Basically, a Promise object is used to request some resource and continue running lines of code, while the request is returning a response. This could be requesting a website, asking if a specific product is in stock or if it will rain in a few minutes or not.
When the Promise object is first initialized, it is in the state of pending. A pending Promise will always settle in one of two states: Either it resolves or it rejects. Resolving a Promise means a successful response to a request. Rejecting is obviously the opposite.
Important to remember is, that a Promise can resolve and still return an invalid response. That is, the Promise can only check whether the request was resolved or not. If the requested resource returned invalid data or you requested something the server could not return, it still may return some kind of data for you to read.
When initializing a new Promise object, you have to pass it an Executor function. The executor function takes 2 parameters – a resolve and reject parameter. The Executor function holds the logic of how and when to resolve or reject the promise’ request for something.
const executorFn = (resolve, reject) => {if (condition) { resolve(‘success!’) } else { reject(‘failure!’) } }
Also, when initializing a new Promise object it can be stored into a variable pointing to the promise object. This could look like this:
const promise = new Promise(executorFn);
After this, you have to assign some code telling the program how to handle the resolved or rejected response. This is done by “chaining” .then() methods to the promise. When adding a .then() method, you feed it “handlers”. Handler functions handle the returned value from a settled promise. As a promise can either resolve or reject, we also need a succes-handler and rejection-handler. There are 2 ways of doing this. Either you give .then both handlers, beginning with the succes-handler, then as a 2nd parameter add the failure-handler. Another way of doing this, and a more clear way of expressing how the promise should react to success and failure is chaining a .catch() method after the .then() method. Doing this, you feed .then() the succes-handler and .catch() the failure-handler. This could look like this:
const promise = new Promise(executorFn);
promise.then(succes-handler).catch(failure-handler);
In some cases, you have multiple promises chained together. In other words, when the resolved promise itself returns a promise, that in turn has to resolve or reject in order to settle the entire promise chain.

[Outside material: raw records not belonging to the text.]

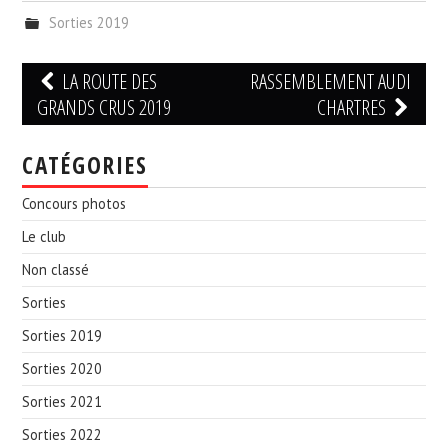
Sorties 2019
Navigation
LA ROUTE DES
RASSEMBLEMENT AUDI
des
GRANDS CRUS 2019
CHARTRES
articles
CATÉGORIES
Concours photos
Le club
Non classé
Sorties
Sorties 2019
Sorties 2020
Sorties 2021
Sorties 2022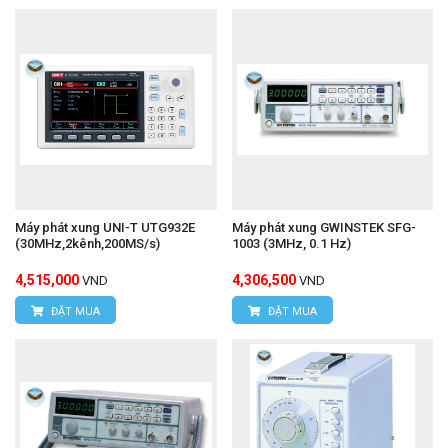
Máy phát xung UNI-T UTG932E
Máy phát xung GWINSTEK SFG-
(30MHz,2kênh,200MS/s)
1003 (3MHz, 0.1 Hz)
4,515,000
4,306,500
VND
VND
ĐẶT MUA
ĐẶT MUA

When working with multiple promises, your code could look like this:
const promise = new Promise(executorFn);
promise.then(return new Promise(executorFn)).then(succes-handler-for-second-promise).catch(failure-handler-for-any-of-the-promises)
As promises always will be settled, chaining promises presents a potentially tricky bug to catch. For instance, if the logic second .then() is buggy – i.e. if you forget to return the promise object – the second .then() will be invoked on a promise settled with the values as the original promise. This last part, I’m not really sure how to reproduce, or what it exactly means, so this will be a subject of study for another time [link to future blogpost].
As this is at the core of building responsive webapps that doesn’t block the user from interacting when data is loading, I will return to the subject later and meanwhile build into some of my own projects.
How do you use promises, and how do you learn topics, that is rather different from what you’ve worked with earlier?